O Grande Mufti de Jerusalém, Haj Amin al-Husseini, e Adolf Hitler durante encontro em 1941.| Foto: Heinrich Hoffmann Collection/Wikimedia Commons

Em novembro de 1941, enquanto a Europa ardia na Segunda Guerra Mundial, o Grande Mufti de Jerusalém, Haj Amin al-Husseini, foi a Berlim. “Grande” era um adjetivo que ele adotou e fazia questão que todos usassem antes da denominação jurídica/social/religiosa de principal autoridade islâmica de Jerusalém sob o Mandato Britânico na Palestina, que durou de 1921 a 1937.
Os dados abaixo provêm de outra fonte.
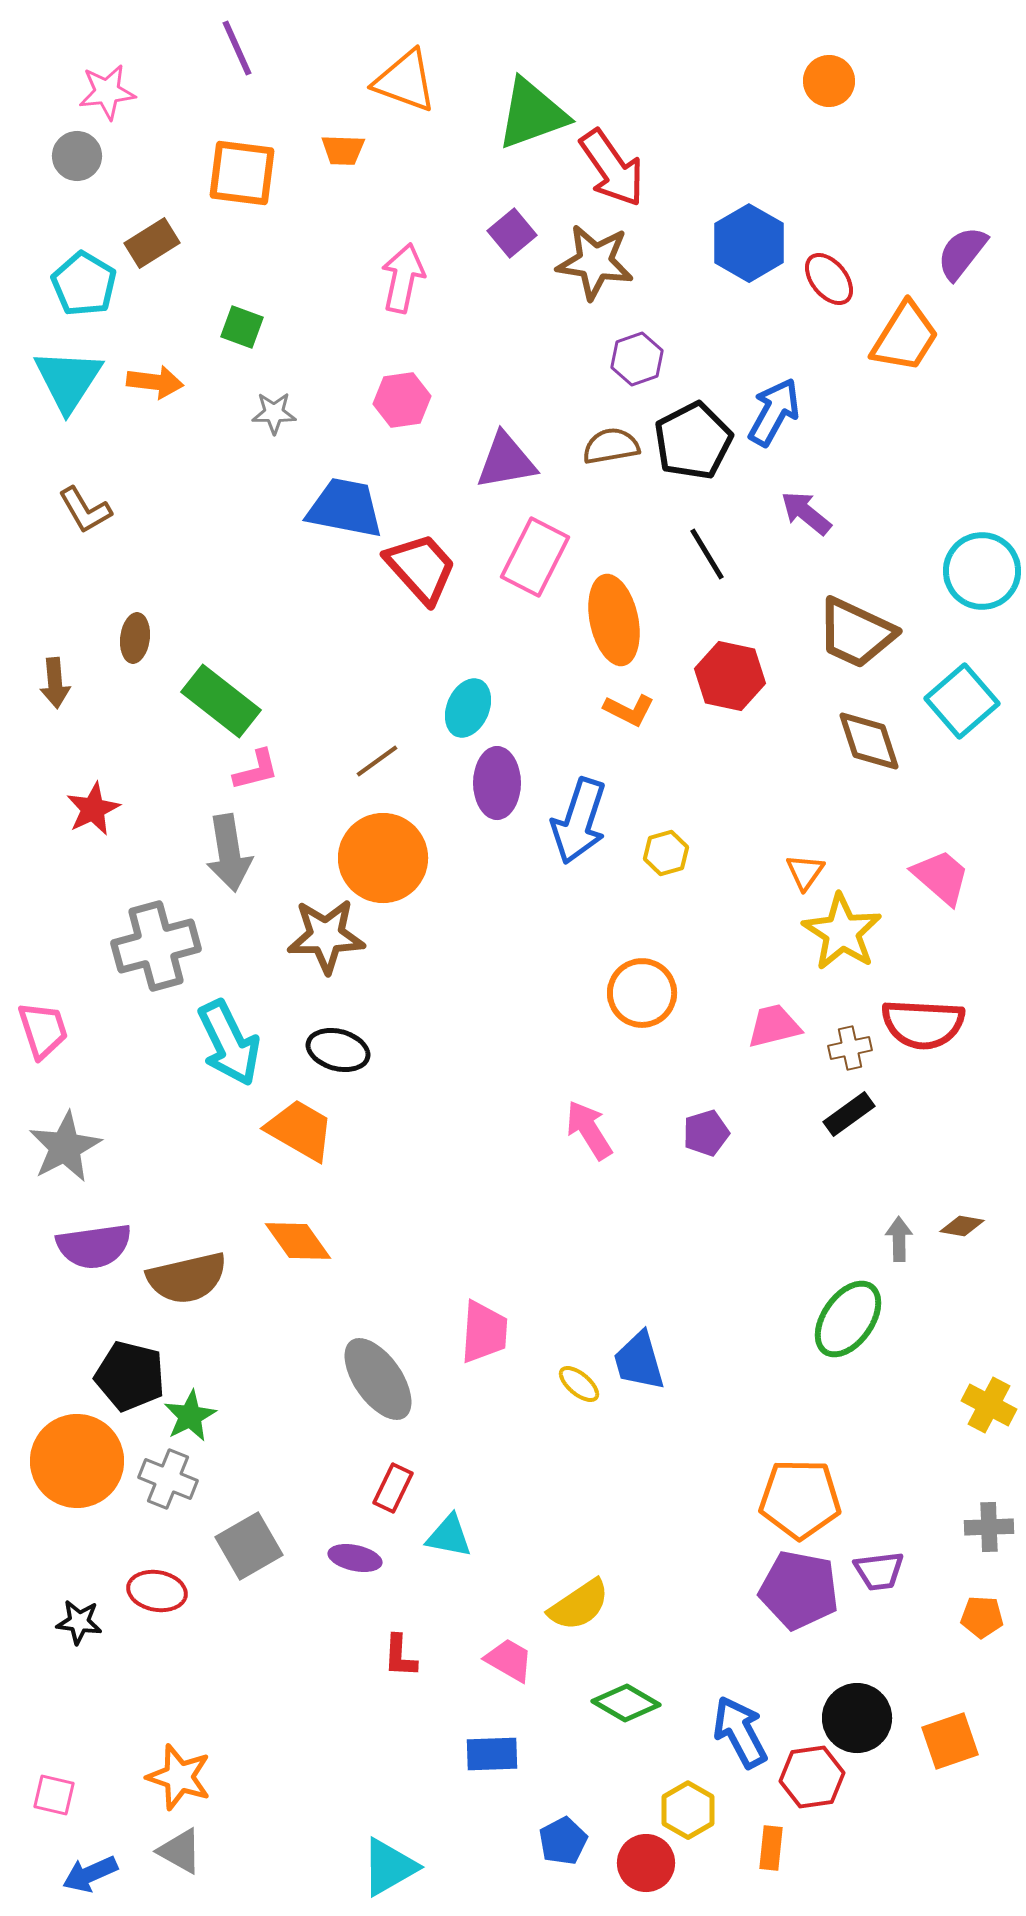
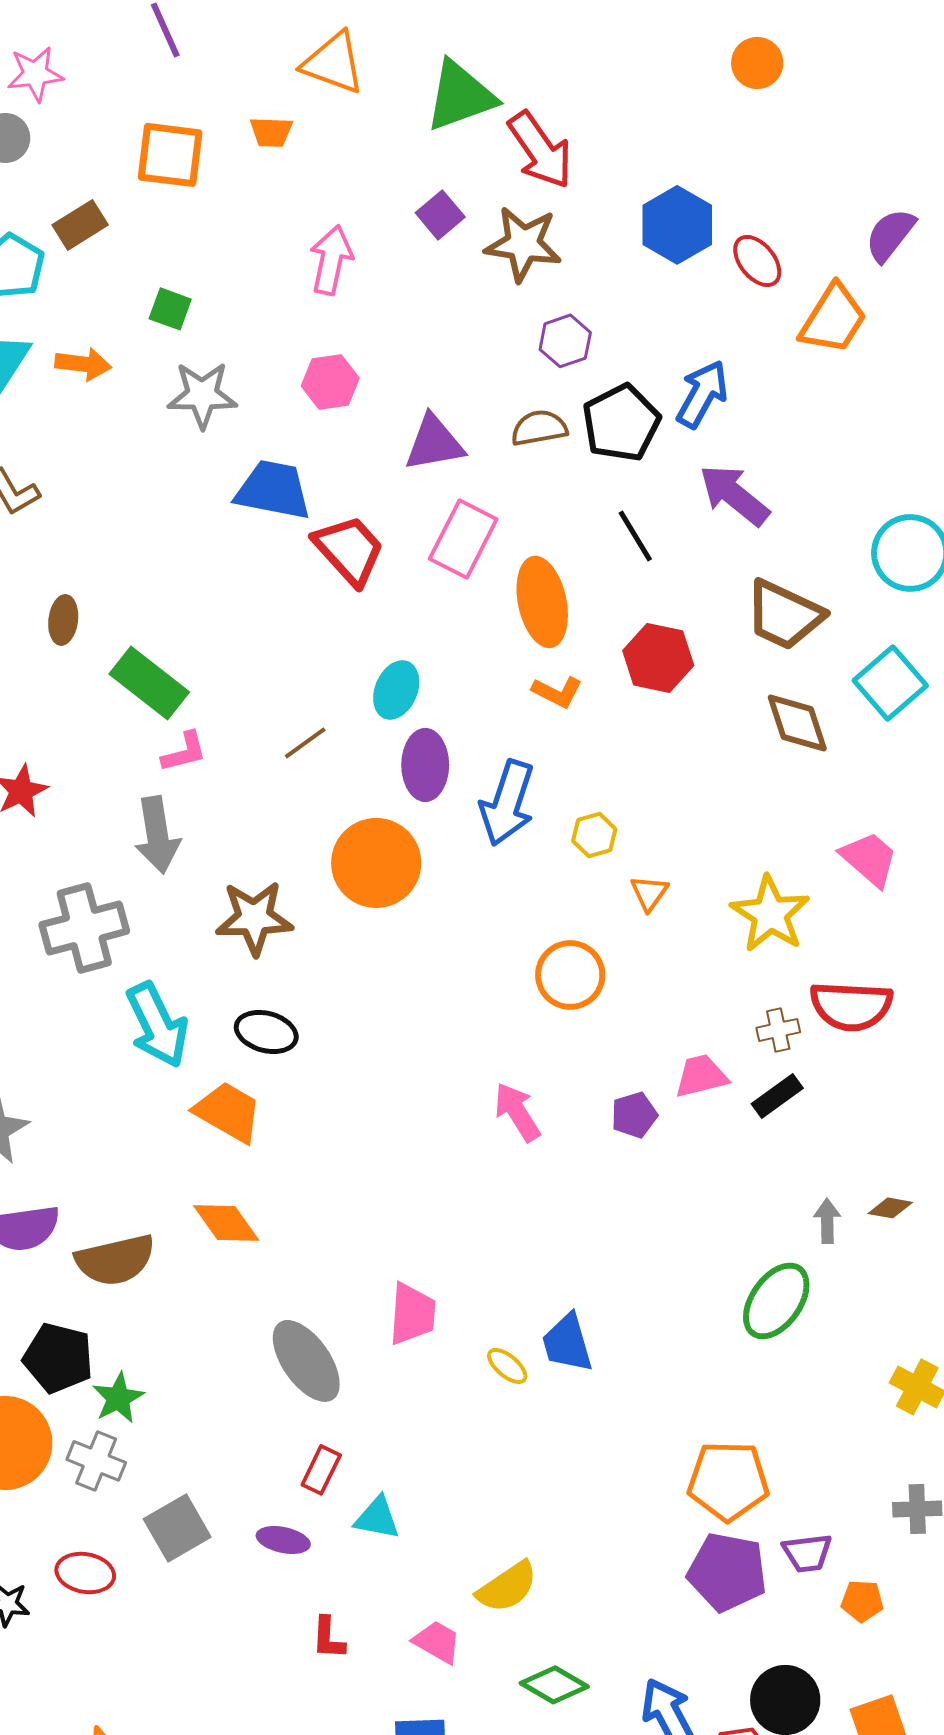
gray star: (274, 413) -> (202, 395), size x1.6
purple arrow: (806, 513) -> (734, 495), size x1.4
orange circle: (383, 858) -> (376, 863), moved
orange triangle: (805, 872) -> (649, 893), moved
pink trapezoid: (774, 1026) -> (701, 1076), moved
orange pentagon: (982, 1617) -> (862, 1601), moved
Al-Husseini, que se achava o líder máximo do Islã e do mundo árabe, não foi à capital alemã em missão humanitária ou de fé. Ele havia ficado ouriçado com os primeiros relatos de execuções de judeus pelos nazistas e se ofereceu para colaborar. Foi recebido por ninguém menos que Adolf Hitler para uma reunião na qual ele deliberadamente alistou seus comandados em uma frente que ajudaria a varrer os judeus do mapa.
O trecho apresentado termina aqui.